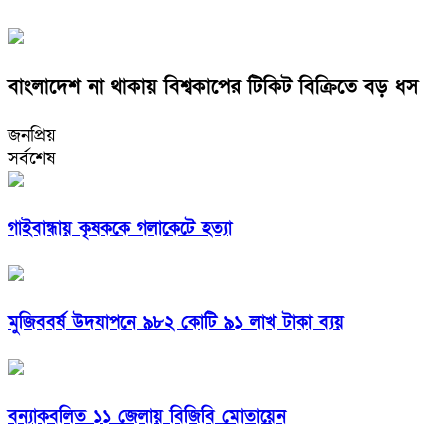
বাংলাদেশ না থাকায় বিশ্বকাপের টিকিট বিক্রিতে বড় ধস
জনপ্রিয়
সর্বশেষ
গাইবান্ধায় কৃষককে গলাকেটে হত্যা
মুজিববর্ষ উদযাপনে ৯৮২ কোটি ৯১ লাখ টাকা ব্যয়
বন্যাকবলিত ১১ জেলায় বিজিবি মোতায়েন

◆ **Task prompt**
Write out, word for word, all lines from the line that holds "গাইবান্ধায় কৃষককে গলাকেটে হত্যা" through the last line of the listing, with both end lines kept.

◆ **Result of this task**
গাইবান্ধায় কৃষককে গলাকেটে হত্যা
মুজিববর্ষ উদযাপনে ৯৮২ কোটি ৯১ লাখ টাকা ব্যয়
বন্যাকবলিত ১১ জেলায় বিজিবি মোতায়েন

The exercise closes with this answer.